2025Of the Oak (Kew Gardens)supported creative media communications for Marshmallow Laser Feast
Of The Oak, is a celebration for the oak tree as a living monument of vital ecological relationships and species interdependence. It is an invitation to witness the oak as a keystone in the web of life, majestic and unassuming, stretching its branches skyward and its roots deep into the soil, embodying both quiet strength and boundless generosity.
Of The Oak is Marshmallow Laser Feast’s inquiry into the hidden world of oak trees. Commissioned by the Royal Botanic Gardens, Kew, and created in collaboration with ecologists, biologists, and researchers, the project reveals the oak not merely as a tree, but as a living nexus of connection and reciprocity.
Standing as a pillar of biodiversity, the oak shelters thousands of species within its embrace, from the smallest fungi to winged creatures nesting among its body. Each life form moves in a shared rhythm, a mutual flourishing sustained by the oak’s enduring presence.

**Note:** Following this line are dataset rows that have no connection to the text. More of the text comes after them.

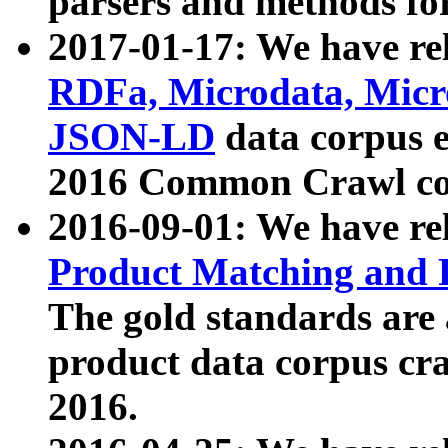
parsers and methods for
2017-01-17: We have rel
RDFa, Microdata, Mic
JSON-LD
data corpus e
2016 Common Crawl co
2016-09-01: We have re
Product Matching and P
The gold standards are
product data corpus craw
2016.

Participants are invited to explore the rhythmic interplay of breath, connecting deeply with the oak’s ecosystem and its essential role in sustaining biodiversity.
2025You:Matter (Bradford 2025 UK City of Culture)supported creative media communications for Marshmallow Laser Feast
Where do you end and begin? From the Big Bang… to right now. Through seven immersive and unique rooms, the exhibition inspires participants to experience how we are all connected to the natural world, and how everything in our universe can be traced back to the same cosmic explosion.
The journey begins with the Big Bang – it wasn’t just a one-time thing – it’s still banging, right at the heart of Bradford and coursing through us and our surroundings. YOU:MATTER is a spectacular immersive exhibition commissioned by the National Science and Media commissioned for Bradford 2025 UK City of Culture.
Visitors can take an unforgettable trip discovering their connection to the universe, exploring the web of relationships that bond people and the natural world together.
Visitors move through a cosmos of projected light, soundscapes, sculptural forms and interactive moments, witnessing how the building blocks of the universe live within us. From breathing life into a digital forest to seeing sunlight animate their skin, each installation invites audiences to reflect on their place in the vast web of existence.
2023Kabuki Trouble (Digital Exhibition)made in Occupy White Walls
Kabuki Trouble is a digital exhibition created on Occupy White Walls powered by KULTURA Ex Machina and StikiPixels. Through an examination of the CSM Museum and Study Collection archives, with a specific focus on Kabuki Theatre ukiyo-e prints, the curatorial team has curated a selection of 30 objects from the collection.
This virtual exhibition seeks to explore the performativity of material wealth conveyed through makeup and costume, shedding light on how Kabuki theatre ukiyo-e prints themselves played a pivotal role in the commodification of these plays by virtue of their continuously reproduced materiality.
No longer restrained to the traditional boundaries of physical exhibition spaces, the power of games and online platforms is harnessed, challenging the very essence of the art world.
To explore the virtual exhibition space, download Occupy White Walls from STEAM, and visit the dedicated exhibition area.
2023Radical Play Exhibition
in collaboration with Culture Device
Radical Play, the photographic extension of the Radical Beauty Project, features two newly commissioned portrait series. It spotlights four models with Down Syndrome and explores subjectivity and representation through fashion and photographic form.
Developed in collaboration with Central Saint Martins, the exhibition challenges normative ideas of beauty and representation, asserting the autonomy of neurodivergent creatives within fashion and culture.
Through the rhetoric of “play,” the work encourages new frameworks for identity construction and artistic agency. These creatives are not spokespersons for a condition but artists in their own right, shaping a broader, more inclusive visual language.